Exodus is set approximately 40,000 years in the future. Reflect on that timeframe — that's effectively all of recorded human history repeated ten times over. Now imagine what humans would evolve into if they spent ten entire human histories advancing the boundaries of genetic manipulation. You would absolutely not identify the end product as human. You might certainly believe you're looking at an alien. The most fearsome lineage of Celestial, known as the Mara-Yama, can take multiple forms. Some possess fangs and claws and stand towering tall. Others are protected in exoskeletons. According to supplementary lore, when Mara-Yama travel between stars, their physical forms can break down into little more than a collection of organs attached to a head.
Amidst the explosions, lasers, and combat creatures, you might have caught snippets of advanced technology in the trailer. The protagonist, Jun Aslan, uses a chrome machine that radiates a purple glow. A spaceship accelerates into a portal and vanishes at relativistic velocity. This all seems past human comprehension, the kind of tech linked to a Kardashev Scale-topping civilization. Yet, these are further examples of elements that seem alien but are firmly grounded in humanity's own journey.
Beyond the core development team, the Exodus canon is being expanded by what the narrative lead called a duo of “sci-fi giants.” One celebrated author has already published a lengthy novel set in the universe, with another planned, while another award-winning writer has contributed a series of short stories. Bringing such respected science-fiction talent into the project years before the game's release has permitted the studio to develop a rich fictional universe as a backdrop for the game.
“It was really a joint venture. We had set some parameters, and working with him, he would have ideas... and we would work to see how they all fit together... With someone so talented, you don't want to handcuff him. You want to give him room to explore,” the narrative director said of the collaboration.
One notable scene shows Jun seemingly shape the ground beneath him, fashioning stone into a makeshift bridge. This material, called livestone, reacts to mental impulses from Celestials or Uranic humans — descendants of later human arrivals who were given limited technologies by the Celestials. Since Jun demonstrates this ability, questions are raised about his origins.
“Jun's not technically a Uranic human... Jun is sort of a modified version, for want of a better term,” clarified the writer, noting that the ability to interact with Celestial technology is a “important element of the game.”
The sheer scale of the Exodus setting — both in the galaxy and historical time — means there is ample room for multiple stories to exist, pulling from the same established rules without causing contradiction.

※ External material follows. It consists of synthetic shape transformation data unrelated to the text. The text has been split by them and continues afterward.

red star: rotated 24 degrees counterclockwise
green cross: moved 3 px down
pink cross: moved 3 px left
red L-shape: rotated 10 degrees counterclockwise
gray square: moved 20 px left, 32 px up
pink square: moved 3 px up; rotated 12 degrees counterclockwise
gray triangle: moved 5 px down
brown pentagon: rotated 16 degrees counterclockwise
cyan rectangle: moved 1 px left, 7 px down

Although Exodus has been in development for a couple of years and is still distant, several stories have already told within its universe. The first major novel explores the connection between a Uranic human and a woman whose ship arrived an aeon later than planned, making Celestials completely alien to her experience. An episode of a sci-fi anthology depicts a tragic story about a father chasing his daughter across star systems, with time dilation causing life-altering effects on their family; by the time he finds her, she has lived a lifetime.

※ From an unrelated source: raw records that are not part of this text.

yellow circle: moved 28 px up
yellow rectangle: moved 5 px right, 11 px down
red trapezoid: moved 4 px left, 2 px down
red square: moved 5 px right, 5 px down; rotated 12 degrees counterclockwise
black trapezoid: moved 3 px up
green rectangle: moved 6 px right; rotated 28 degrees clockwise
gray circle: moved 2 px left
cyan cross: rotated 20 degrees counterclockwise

The game itself is centered on “Jun’s story,” set on the planet Lidon — a world largely abdicated by Celestials that has become a bastion. A consuming plague known as “the Rot” has begun corroding everything, including critical life support systems, and Jun must harness his unique powers to {find a solution|stop
A passionate historian and travel writer specializing in Italian cultural heritage and ancient Roman history.